Causes include allergies, parasites, hormonal imbalances, and nutritional deficiencies. However, fleas, ticks, and food sensitivities are the most common reasons.
- Flea allergy dermatitis (FAD) occurs when dogs lick themselves excessively after being bitten by fleas. Fleas bite dogs to feed on their blood and saliva. This triggers allergic reactions in the dog’s body.
- Ticks transmit Lyme disease; Rocky Mountain spotted fever, ehrlichiosis, anaplasmosis, babesiosis, and tularemia. Ticks also carry tapeworms, which can infect humans.
- Food sensitivity is another common cause of skin masses. Dogs who eat certain foods develop skin rashes. Some dogs react only to specific ingredients in these foods, such as wheat, corn, soybeans, dairy products, eggs, beef, chicken, fish, shellfish, peanuts, tree nuts, and chocolate.
- Hormonal imbalances occur when adrenal glands produce too abundant or deficient hormones. Hormonal imbalances can lead to skin problems, including acne, hair loss, excessive shedding, oily skin, dry skin, and dandruff.

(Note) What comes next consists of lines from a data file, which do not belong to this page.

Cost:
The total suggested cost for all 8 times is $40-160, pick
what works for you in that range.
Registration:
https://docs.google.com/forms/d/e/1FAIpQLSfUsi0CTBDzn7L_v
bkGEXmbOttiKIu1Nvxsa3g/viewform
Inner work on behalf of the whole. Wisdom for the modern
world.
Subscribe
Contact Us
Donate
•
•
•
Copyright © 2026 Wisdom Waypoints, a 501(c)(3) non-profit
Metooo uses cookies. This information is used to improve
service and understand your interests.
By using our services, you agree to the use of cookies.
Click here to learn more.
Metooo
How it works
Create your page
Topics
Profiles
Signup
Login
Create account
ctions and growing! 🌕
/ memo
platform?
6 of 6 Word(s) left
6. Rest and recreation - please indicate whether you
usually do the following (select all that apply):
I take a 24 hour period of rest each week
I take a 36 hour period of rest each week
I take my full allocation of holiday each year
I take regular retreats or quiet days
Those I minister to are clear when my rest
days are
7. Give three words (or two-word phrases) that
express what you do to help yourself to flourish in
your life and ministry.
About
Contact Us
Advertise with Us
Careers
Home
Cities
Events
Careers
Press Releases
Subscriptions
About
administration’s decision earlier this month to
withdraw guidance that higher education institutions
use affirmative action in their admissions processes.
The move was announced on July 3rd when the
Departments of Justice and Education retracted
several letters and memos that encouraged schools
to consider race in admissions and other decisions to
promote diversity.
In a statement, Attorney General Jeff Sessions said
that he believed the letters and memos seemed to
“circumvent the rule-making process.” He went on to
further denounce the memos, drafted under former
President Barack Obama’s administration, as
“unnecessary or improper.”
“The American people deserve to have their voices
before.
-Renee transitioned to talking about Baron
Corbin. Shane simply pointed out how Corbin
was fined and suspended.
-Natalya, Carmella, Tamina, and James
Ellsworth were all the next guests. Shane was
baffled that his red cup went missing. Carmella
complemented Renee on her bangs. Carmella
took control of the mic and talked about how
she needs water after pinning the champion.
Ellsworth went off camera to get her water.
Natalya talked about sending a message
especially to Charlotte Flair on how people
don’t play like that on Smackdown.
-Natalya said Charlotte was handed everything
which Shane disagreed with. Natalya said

- Dietary factors, such as poor nutrition or lack of vitamins and minerals, can cause nutritional deficiencies. Nutrient deficiencies can result in skin conditions, including alopecia, eczema, and dermatitis.
Common Symptoms of Canine Skin Masses
Some common symptoms include:
- Changes in eating habits
- Loss of appetite
- Weight loss
- Difficulty breathing
- itching/ scratching
- Lumps on the body
Diagnosis of Skin Masses in Dogs
A definitive diagnosis is necessary to determine how your vet might treat common dog tumors. The doctor may recommend blood tests, x-rays, ultrasound scans, biopsies, or other diagnostic procedures during this visit. In addition, your veterinarian should examine his skin closely and perform a biopsy to determine whether he has a skin mass.
Your veterinarian will use a needle to remove the tissue sample from the lump. Then, he’ll send the sample to a lab where a pathologist will examine it under a microscope.
The pathologist will tell your veterinarian whether the sample contains cancer cells. If there are no signs of cancer, your veterinarian will recommend surgery to remove the tumor. Surgery is not recommended for every case of tumors because some cases resolve themselves without treatment. However, surgical removal is necessary if the tumor grows too large or causes problems.
Treatment Options for Dermal Masses in Dogs
Your vet may suggest additional treatments, such as surgery, chemotherapy, radiation therapy, or immunotherapy. These treatments are often effective against certain cancers but come with risks. Your vet will help you weigh these risks and benefits when deciding on your dog’s care.
While most skin masses are benign, some can indicate serious health problems. So keep an eye out for any abnormal growths on your dog. If you notice anything suspicious, contact your vet right away.
Prevention for Skin Tumors in Dogs
Canine skin tumors are unsightly but also painful and expensive to treat. Fortunately, there are ways to prevent them from occurring in the first place.
- Be aware of the risk factors associated with canine skin tumors. These include breed, age, diet, exercise, and exposure to sunlight.
- Keep your dog safe from sunburns. Ensure he wears sunscreen daily, especially during peak hours when the sun is strongest.
- Avoid giving your dog too many treats. This includes table scraps, leftovers, and food containing caffeine, chocolate, onions, garlic, or alcohol.
- Limit your dog’s access to swimming pools, hot tubs, ponds, lakes, rivers, and streams.
- Ensure your dog doesn’t spend excessive time outdoors during midday hours.
- Watch out for signs of heatstroke. Dogs who become overheated often develop skin problems, including dermal cancer.
- Consider having your veterinarian perform regular exams to detect skin abnormalities early.